До того как у нас с Никитой все провалилось, мы делали для них все. Но в итоге я упустила свою дочь. И я до сих пор не нашла причины этому.
– Олеся?
– Что? Прости…
– Ты плачешь?
– Немного. Подумала о своей дочке и… расстроилась.
– У вас проблемы с ней?
Каждый раз, когда Сева был откровенным со мной, я снимала с себя груз того, что откровение – не равно слабости или попытке нажаловаться. Откровение – это еще один разговор, если нет иной мысли. У меня их не было, потому что я говорила с ним как с другом. Другом, который тоже не против поговорить и быть открытым. Возможно, чтобы снять с души какой-то камень или же получить совет.
Поэтому я вздохнула и рассказала ему.
– Никита ушел к любовнице, а дочь последовала за ним. Ей стало скучно с мамой-инвалидом. Это звучит жалко, прости.
– Зачем ты извиняешься постоянно? – внезапно его голос звучал строго.
– Не знаю. Изви…
Он усмехнулся, и я улыбнулась тоже.
– Что если тебе сказать ей об этом, когда она придет в следующий раз?
– Она не… не приходит ко мне. Ее не было тут ни разу за это время.
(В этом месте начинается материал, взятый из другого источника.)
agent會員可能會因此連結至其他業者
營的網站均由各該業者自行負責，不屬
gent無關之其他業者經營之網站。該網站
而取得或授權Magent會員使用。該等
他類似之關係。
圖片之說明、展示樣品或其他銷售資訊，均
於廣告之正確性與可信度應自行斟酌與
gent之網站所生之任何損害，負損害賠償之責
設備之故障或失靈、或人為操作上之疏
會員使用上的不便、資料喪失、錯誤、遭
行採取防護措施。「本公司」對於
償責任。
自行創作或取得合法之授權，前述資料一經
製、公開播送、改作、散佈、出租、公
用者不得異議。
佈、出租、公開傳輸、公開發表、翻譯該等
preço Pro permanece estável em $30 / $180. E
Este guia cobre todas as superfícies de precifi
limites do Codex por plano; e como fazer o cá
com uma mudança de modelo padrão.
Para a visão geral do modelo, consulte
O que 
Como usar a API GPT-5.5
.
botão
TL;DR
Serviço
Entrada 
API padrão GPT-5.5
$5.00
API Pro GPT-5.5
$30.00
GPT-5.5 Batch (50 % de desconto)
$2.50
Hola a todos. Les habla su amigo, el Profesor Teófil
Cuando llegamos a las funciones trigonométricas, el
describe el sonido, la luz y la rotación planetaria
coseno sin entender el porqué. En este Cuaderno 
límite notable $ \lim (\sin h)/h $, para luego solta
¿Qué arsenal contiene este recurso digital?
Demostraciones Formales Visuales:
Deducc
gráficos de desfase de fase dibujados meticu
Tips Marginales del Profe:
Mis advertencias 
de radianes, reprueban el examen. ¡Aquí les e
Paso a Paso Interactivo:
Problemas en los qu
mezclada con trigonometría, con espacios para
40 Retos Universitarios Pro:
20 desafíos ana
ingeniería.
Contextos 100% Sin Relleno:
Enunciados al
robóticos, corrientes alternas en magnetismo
Две недели назад у нее родилась сестра.
– Черт, – выругался Сева. – Прости. Но я не думал, что все настолько плохо.
– Да, так и есть. И я вот, я задаюсь вопросом – где я совершила ошибку? Где мне стоило быть внимательной?
– Думаешь, причина в тебе?
– Нет. Я думаю, что одна из причин – я, другая – Никита, третья – она сама.
Вот только поиск причины и отсутствие попытки снять с себя вину все равно делают эту боль невыносимой. А еще осознание того, что ей все равно.
Я поняла это, когда поразмыслила о последних месяцах. Лене действительно все равно. И когда все стало рушиться с Никитой, она выдохнула, уйдя от меня. Ей больше не приходилось притворяться, что она прямой участник моей новой жизни.
И как бы я ни оправдывала ее поведение годами и подростковым бунтом, это оправдание давно не работало.
– Я не могу тебе советовать перестать пытаться, Олеся. Но что если позволить ей самой решать, если ты однажды уже это допустила?
– Ты не поверишь, но я пришла к этому решению, когда она не явилась ко мне в больницу и не сообщила, что не придет. Я написала смс, и она ответила, что Вера рожает ее сестру. Она поставила скобочку-улыбку, даже не подумав о том, что я чувствую.
– Проклятье, я начинаю всерьез злиться.
Я усмехнулась.
– Не стоит. Потому что прошло две недели, и она мне по-прежнему не позвонила и не пришла.
– Режим тишины?
– Да. Я его включила. Мне необходимо сейчас встать на ноги, потому что результат налицо. Я сейчас не могу сделать ничего другого.
Попрощавшись с Севой и разрешив ему меня навестить после Нового года (так как они в скором времени после праздника уедут), я посмотрела в окно и увидела, как первые снежинки закружили в воздухе, обещая нам «настоящий» Новый год.